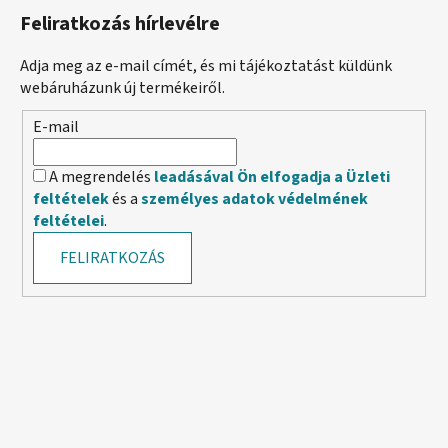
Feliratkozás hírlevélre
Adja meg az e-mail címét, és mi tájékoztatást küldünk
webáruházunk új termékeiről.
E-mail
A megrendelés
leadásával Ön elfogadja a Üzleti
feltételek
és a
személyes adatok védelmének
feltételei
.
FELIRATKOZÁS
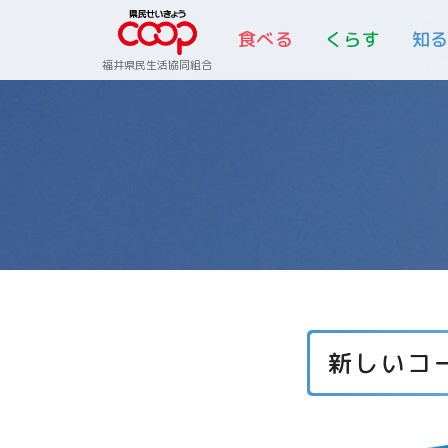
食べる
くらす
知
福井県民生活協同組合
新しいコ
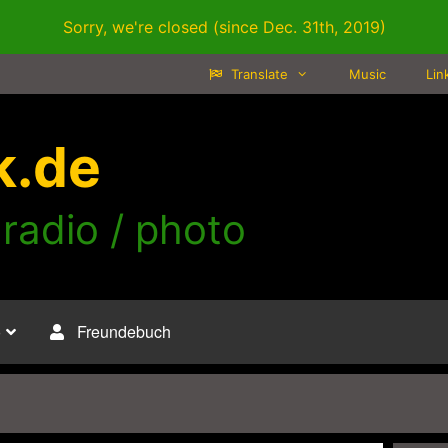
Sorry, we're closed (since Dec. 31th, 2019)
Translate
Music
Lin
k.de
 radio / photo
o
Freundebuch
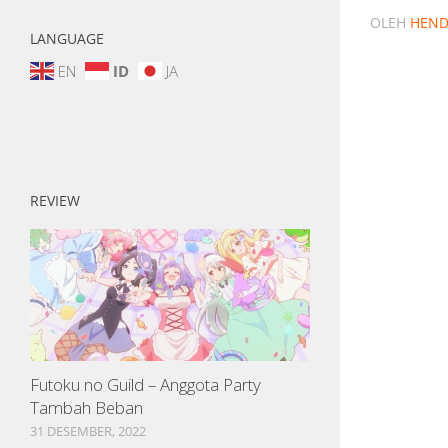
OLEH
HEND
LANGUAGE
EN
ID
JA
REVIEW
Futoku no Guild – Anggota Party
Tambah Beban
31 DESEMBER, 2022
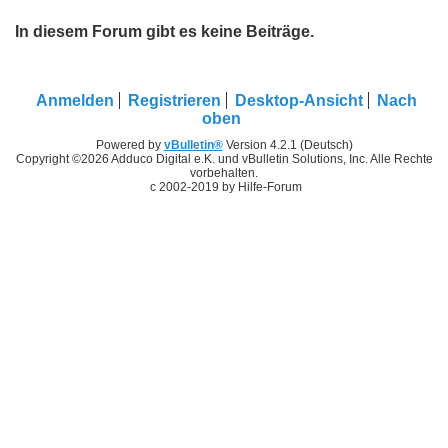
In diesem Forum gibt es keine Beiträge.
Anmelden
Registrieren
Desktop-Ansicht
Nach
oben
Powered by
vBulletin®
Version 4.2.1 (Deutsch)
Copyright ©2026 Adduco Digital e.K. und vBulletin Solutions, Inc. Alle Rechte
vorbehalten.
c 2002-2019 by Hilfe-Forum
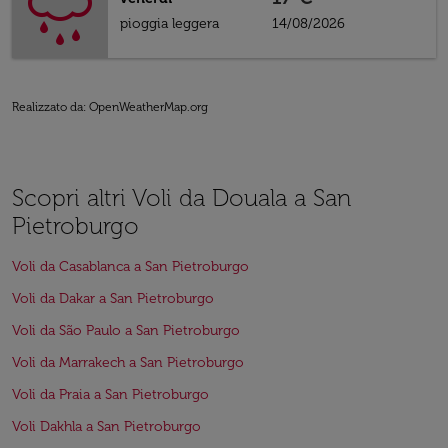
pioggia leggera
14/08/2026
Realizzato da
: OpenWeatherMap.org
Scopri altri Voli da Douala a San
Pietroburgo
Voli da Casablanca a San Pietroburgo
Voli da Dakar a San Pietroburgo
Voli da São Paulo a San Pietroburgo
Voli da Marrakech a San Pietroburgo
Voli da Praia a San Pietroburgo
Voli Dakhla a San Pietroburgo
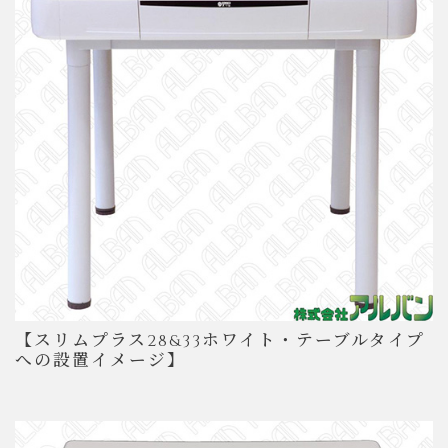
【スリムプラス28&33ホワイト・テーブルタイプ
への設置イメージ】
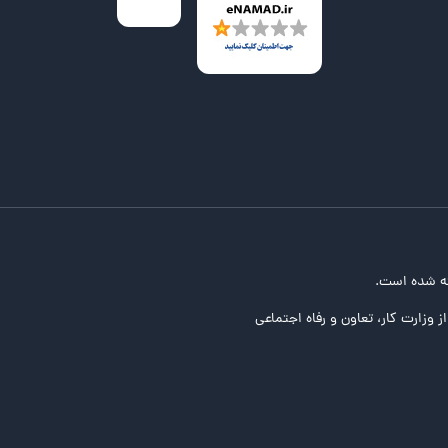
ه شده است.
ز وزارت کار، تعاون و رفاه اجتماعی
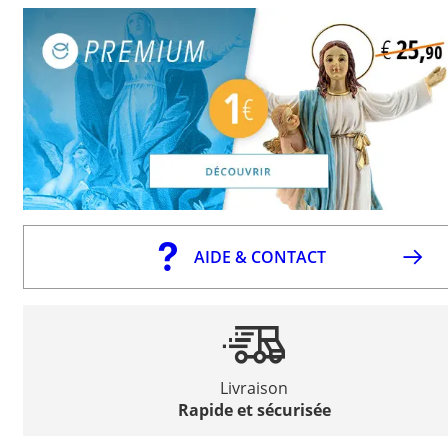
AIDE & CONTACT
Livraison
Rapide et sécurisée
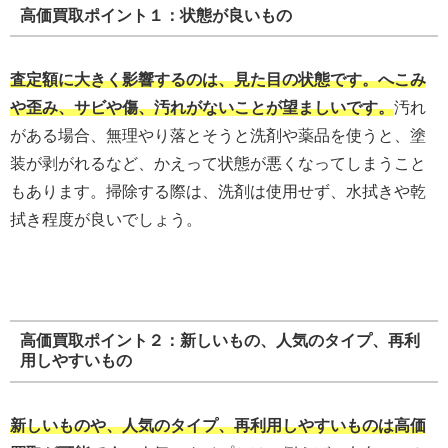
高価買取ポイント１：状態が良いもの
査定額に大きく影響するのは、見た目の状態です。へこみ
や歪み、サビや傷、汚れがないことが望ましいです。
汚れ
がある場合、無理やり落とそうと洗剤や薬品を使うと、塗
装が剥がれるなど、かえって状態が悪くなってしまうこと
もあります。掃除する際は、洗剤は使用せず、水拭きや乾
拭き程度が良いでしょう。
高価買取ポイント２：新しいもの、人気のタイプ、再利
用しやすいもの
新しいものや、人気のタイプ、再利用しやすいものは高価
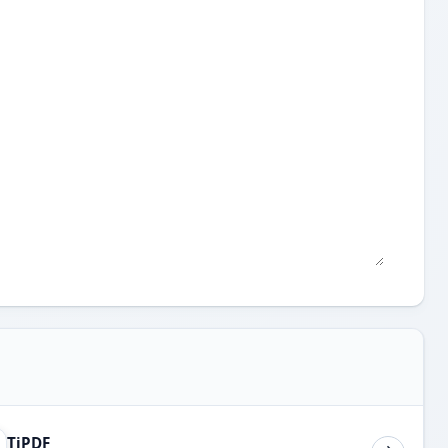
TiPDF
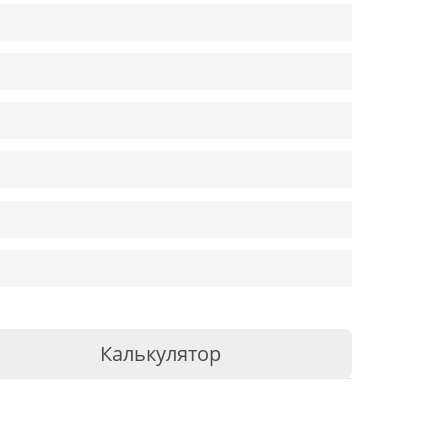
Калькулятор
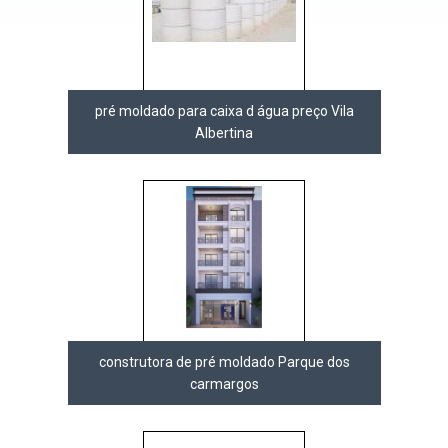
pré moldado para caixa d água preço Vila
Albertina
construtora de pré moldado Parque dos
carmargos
┄┄┄┄┄┄┄┄┄┄
Work item.
The response should restate the material above word for word and contain no pictures.

Finished exercise.
Feliratkozás hírlevélre
Adja meg az e-mail címét, és mi tájékoztatást küldünk
webáruházunk új termékeiről.
E-mail
A megrendelés
leadásával Ön elfogadja a Üzleti
feltételek
és a
személyes adatok védelmének
feltételei
.
FELIRATKOZÁS
食べる
くらす
知
福井県民生活協同組合
新しいコ
Sorry, we're closed (since Dec. 31th, 2019)
Translate
Music
Lin
k.de
 radio / photo
o
Freundebuch
OLEH
HEND
LANGUAGE
EN
ID
JA
REVIEW
Futoku no Guild – Anggota Party
Tambah Beban
31 DESEMBER, 2022
In diesem Forum gibt es keine Beiträge.
Anmelden
Registrieren
Desktop-Ansicht
Nach
oben
Powered by
vBulletin®
Version 4.2.1 (Deutsch)
Copyright ©2026 Adduco Digital e.K. und vBulletin Solutions, Inc. Alle Rechte
vorbehalten.
c 2002-2019 by Hilfe-Forum
pioggia leggera
14/08/2026
Realizzato da
: OpenWeatherMap.org
Scopri altri Voli da Douala a San
Pietroburgo
Voli da Casablanca a San Pietroburgo
Voli da Dakar a San Pietroburgo
Voli da São Paulo a San Pietroburgo
Voli da Marrakech a San Pietroburgo
Voli da Praia a San Pietroburgo
Voli Dakhla a San Pietroburgo
【スリムプラス28&33ホワイト・テーブルタイプ
への設置イメージ】
ه شده است.
ز وزارت کار، تعاون و رفاه اجتماعی
AIDE & CONTACT
Livraison
Rapide et sécurisée
高価買取ポイント１：状態が良いもの
査定額に大きく影響するのは、見た目の状態です。へこみ
や歪み、サビや傷、汚れがないことが望ましいです。
汚れ
がある場合、無理やり落とそうと洗剤や薬品を使うと、塗
装が剥がれるなど、かえって状態が悪くなってしまうこと
もあります。掃除する際は、洗剤は使用せず、水拭きや乾
拭き程度が良いでしょう。
高価買取ポイント２：新しいもの、人気のタイプ、再利
用しやすいもの
新しいものや、人気のタイプ、再利用しやすいものは高価
TiPDF
Калькулятор
pré moldado para caixa d água preço Vila
Albertina
construtora de pré moldado Parque dos
carmargos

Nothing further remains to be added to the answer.